I had absolutely no cash and no other way to pay, but I remembered spare change in the car. Out we went. The kids stood behind me as I leaned inside to gather coins. There were fewer than I remembered, but was thrilled to find a total of fifty-six cents. Two quarters, a nickel, and a penny impossibly stuck to an old gummy bear. Money just the same.

Back at the table, I left the kids to their sodas while I went to the counter. Embarrassing! But my feelings of shame were overpowered by the desire to hand my kids more nuggets after watching them peer longingly into empty boxes. I guess it was symbolic. They wanted something. I should be able to give it to them.

The same elderly cashier greeted me. I pointed to the kids and told her they wanted more nuggets. My face turned red as I confessed I only had fifty-six cents, but would be happy to take what she could give me for that amount. If I went back to the table with at least one nugget each they might be happy.

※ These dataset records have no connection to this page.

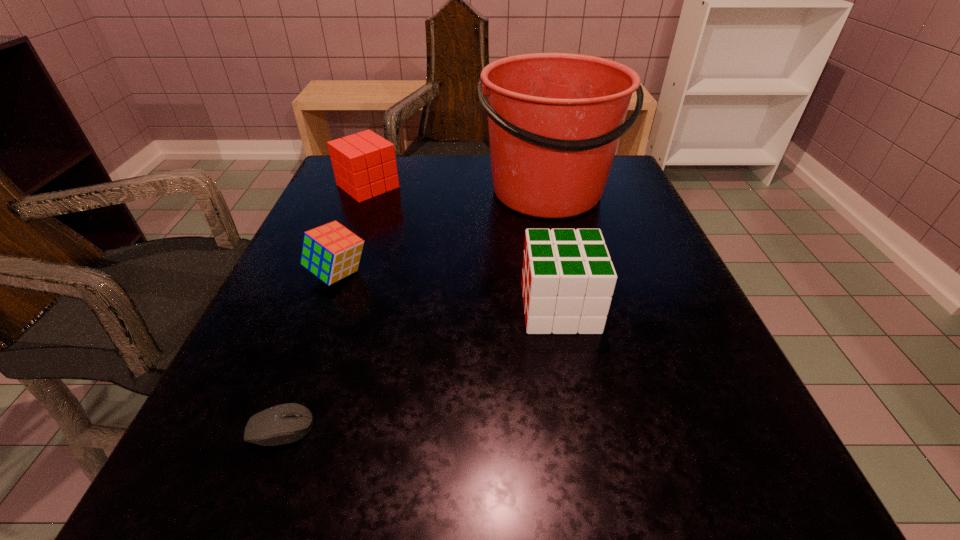 Where is `the tallest object`? The height and width of the screenshot is (540, 960). the tallest object is located at coordinates (555, 119).

I want to click on the rightmost cube, so click(568, 279).

The image size is (960, 540). Identify the location of the farthest cube. (364, 164).

Where is `computer equipment`? Image resolution: width=960 pixels, height=540 pixels. computer equipment is located at coordinates (286, 423).

The height and width of the screenshot is (540, 960). Identify the location of the nearest object. (286, 423).

The height and width of the screenshot is (540, 960). What are the coordinates of `vacant space located on the left of the tallest object` in the screenshot? It's located at (430, 191).

Where is `vacant area situated on the red face of the rightmost cube`? Image resolution: width=960 pixels, height=540 pixels. vacant area situated on the red face of the rightmost cube is located at coordinates (372, 308).

Find the location of a particular element. Image resolution: width=960 pixels, height=540 pixels. vacant point located on the red face of the rightmost cube is located at coordinates (426, 308).

The height and width of the screenshot is (540, 960). I want to click on vacant space located on the red face of the rightmost cube, so click(408, 308).

Where is `free space located 0.370m on the right of the farthest cube`? Image resolution: width=960 pixels, height=540 pixels. free space located 0.370m on the right of the farthest cube is located at coordinates (559, 186). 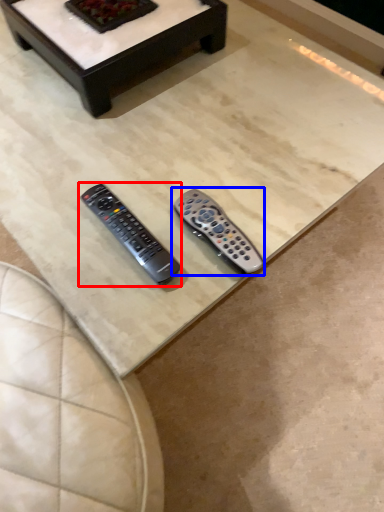 Question: Among these objects, which one is farthest to the camera, remote control (highlighted by a red box) or remote control (highlighted by a blue box)?

Choices:
 (A) remote control
 (B) remote control

Answer: (B) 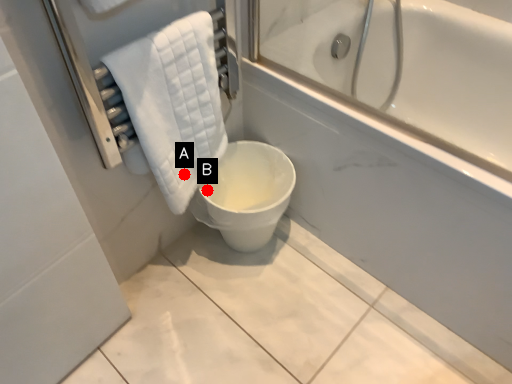 Question: Two points are circled on the image, labeled by A and B beside each circle. Among these points, which one is nearest to the camera?

Choices:
 (A) A is closer
 (B) B is closer

Answer: (A) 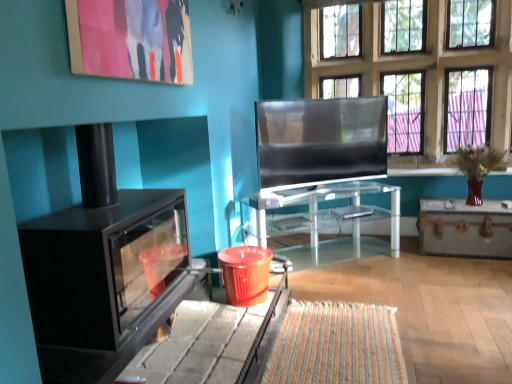 Question: Is metallic trunk at right, acting as the 1th table starting from the right, a part of matte black tv at center?

Choices:
 (A) no
 (B) yes

Answer: (A)

Question: Is matte black tv at center positioned far away from metallic trunk at right, acting as the 1th table starting from the right?

Choices:
 (A) no
 (B) yes

Answer: (A)

Question: From the image's perspective, would you say matte black tv at center is shown under metallic trunk at right, the second table when ordered from left to right?

Choices:
 (A) yes
 (B) no

Answer: (B)

Question: Is matte black tv at center positioned in front of metallic trunk at right, the second table when ordered from left to right?

Choices:
 (A) no
 (B) yes

Answer: (B)

Question: Does matte black tv at center have a lesser height compared to metallic trunk at right, the second table when ordered from left to right?

Choices:
 (A) no
 (B) yes

Answer: (A)

Question: From the image's perspective, is transparent glass table at center, the second table positioned from the right, located above or below matte black tv at center?

Choices:
 (A) above
 (B) below

Answer: (B)

Question: Looking at the image, does transparent glass table at center, the second table positioned from the right, seem bigger or smaller compared to matte black tv at center?

Choices:
 (A) big
 (B) small

Answer: (A)

Question: Considering the positions of transparent glass table at center, the second table positioned from the right, and matte black tv at center in the image, is transparent glass table at center, the second table positioned from the right, wider or thinner than matte black tv at center?

Choices:
 (A) wide
 (B) thin

Answer: (A)

Question: Is transparent glass table at center, the 1th table viewed from the left, inside or outside of matte black tv at center?

Choices:
 (A) outside
 (B) inside

Answer: (A)

Question: Based on their sizes in the image, would you say matte black tv at center is bigger or smaller than metallic trunk at right, the second table when ordered from left to right?

Choices:
 (A) big
 (B) small

Answer: (B)

Question: Is matte black tv at center to the left or to the right of metallic trunk at right, the second table when ordered from left to right, in the image?

Choices:
 (A) left
 (B) right

Answer: (A)

Question: Considering the positions of point (340, 140) and point (467, 238), is point (340, 140) closer or farther from the camera than point (467, 238)?

Choices:
 (A) farther
 (B) closer

Answer: (A)

Question: From a real-world perspective, relative to metallic trunk at right, the second table when ordered from left to right, is matte black tv at center vertically above or below?

Choices:
 (A) below
 (B) above

Answer: (B)

Question: From a real-world perspective, is glass paneled window at upper center physically located above or below transparent glass table at center, the 1th table viewed from the left?

Choices:
 (A) above
 (B) below

Answer: (A)

Question: Based on their sizes in the image, would you say glass paneled window at upper center is bigger or smaller than transparent glass table at center, the second table positioned from the right?

Choices:
 (A) big
 (B) small

Answer: (A) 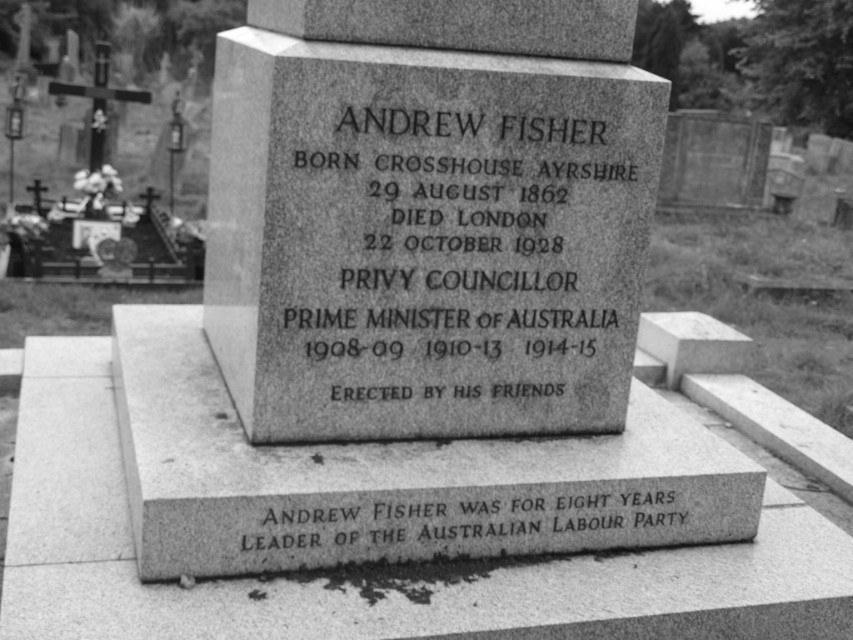 You are a historian examining the gravestone of Andrew Fisher. You notice two elements on the stone. The first is the granite plaque at center, and the second is the black granite text at lower center. Based on their dimensions, which of these two features is narrower?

Next time I’d get sundaes too, I thought, trying to feel better about my parental failure.

I handed over the coins, apologized for the gummy bear remains I couldn’t totally pick off, and waited for her ridicule.

Instead, she took my offering, said nothing, but walked to the back behind large stainless steel shelves. In seconds she returned, smiled, and handed me a small bag. Relief! When I took the bag, something seemed odd. I opened it.

I had hoped for two chicken nuggets. What I got was a container crammed full of at least a dozen. No words came to me as I looked at the kindly cashier. I was stuttering a lame explanation for my situation when she shook her head and held up one hand to stop me.

She shrugged it off. “Sometimes it be like that.” She said, and went on her way.

Back at the table I opened the bag, spread out a dozen nuggets, and heard my kids squeal. At the bottom of the bag were two quarters, a nickel, and a penny miraculously freed from the remnants of an old gummy bear.

That entire memory was a sad, happy, emotional one of times and circumstances now long gone.

The elderly cashier knew nuggets wouldn’t solve everything for me, but she also seemed to know from experience how a small gesture with a large meaning might help me through a very low moment.

I snapped back to reality hearing the little boy’s voice at the next table.

 “No more chicken nuggets? I’m still hungry.” He and his little sister continued to open and shut the empty containers as if to will a few more to appear.

I don’t remember every detail of my bleak times decades ago, but I do remember the helpless feeling and silent frantic search for a few more pennies when your kids ask for something as simple as a chicken nugget and you just can’t do it. That silent frantic search was going on at the next table as the mother poked and prodded every nook and cranny of her purse.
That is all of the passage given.